Utah should act quickly
This is an archived article that was published on sltrib.com in 2012, and information in the article may be outdated. It is provided only for personal research purposes and may not be reprinted.

Utah is one of the few states that has a functioning, online market where employees of small businesses can go to compare and buy health insurance. Yet Gov. Gary Herbert is dragging his feet as a Nov. 16 deadline looms for the state to decide whether to operate a similar but much larger marketplace under the Affordable Care Act, aka Obamacare.

There are practical and political reasons for Herbert's delay. But one thing is certain. If President Obama is re-elected, Herbert should be ready to jump into the health-exchange business with both feet. To do otherwise would cede control of Utah's exchange to the federal government. That would be a mistake because Utah officials already have experience running an exchange. It would be foolish to throw that away.

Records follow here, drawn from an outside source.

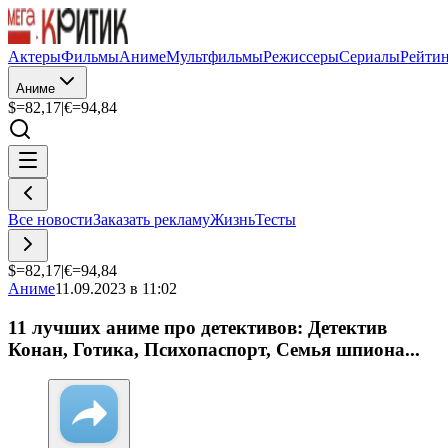
Актеры
Фильмы
Аниме
Мультфильмы
Режиссеры
Сериалы
Рейти
Аниме
$=
82,17
|
€=
94,84
Все новости
Заказать рекламу
Жизнь
Тесты
$=
82,17
|
€=
94,84
Аниме
11.09.2023 в 11:02
11 лучших аниме про детективов: Детектив
Конан, Готика, Психопаспорт, Семья шпиона...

Besides, Utah Republicans always are touting Utah solutions for Utah problems. This would be a chance for Utah leaders to walk the talk.

Not surprisingly, the state government's foot-dragging is based partly on the toxic politics of Obamacare. Republicans are hoping with every fiber of their being that Mitt Romney will be elected president and, with the support of a Republican House and Senate, will repeal Obamacare. With that goal in mind, it makes little sense for the state to invest the money and manpower to create a state-run health exchange to implement the Affordable Care Act. Indeed, many Republicans have argued that to do so is giving aid and comfort to the enemy.

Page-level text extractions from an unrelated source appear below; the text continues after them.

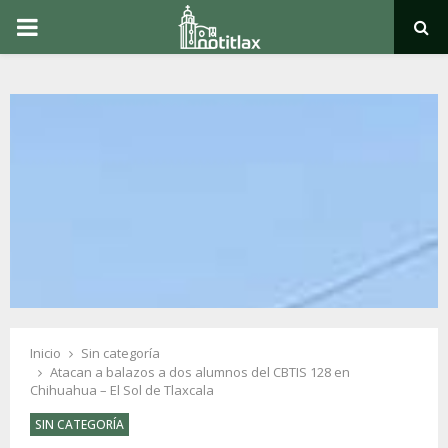
PRIMARY
MENU
Inicio
Sin categoría
Atacan a balazos a dos alumnos del CBTIS 128 en
Chihuahua – El Sol de Tlaxcala
SIN CATEGORÍA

OK, that's understandable. But what if Obama wins? Or what if Romney wins but the Democrats retain control of the Senate?

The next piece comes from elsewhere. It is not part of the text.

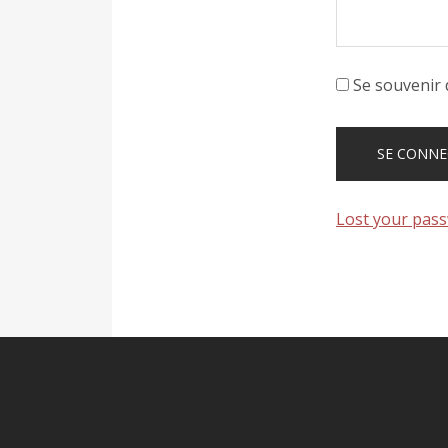
Se souvenir 
Lost your pas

One Utah Republican has encouraged states to set up their own exchanges in order to retain maximum control of the process. That Republican is Mike Leavitt, who has some chops on this issue. He is, after all, the former secretary of Health and Human Services under President George W. Bush, a former Utah governor with a proven record of federal health entitlement reform, and an insurance executive. He currently runs a consulting business that advises states on exchanges.

Because of that, some Republicans dismiss Leavitt. They accuse him of lining his own pockets. That's unfair. Especially because he also is the head of Romney's transition team. No one wants Romney to win more than Leavitt.

Utah has three choices. It can set up its own exchange, do one in partnership with the federal government or abandon the field to the feds. We hope that after the election, Utah moves quickly to put its own experience to work.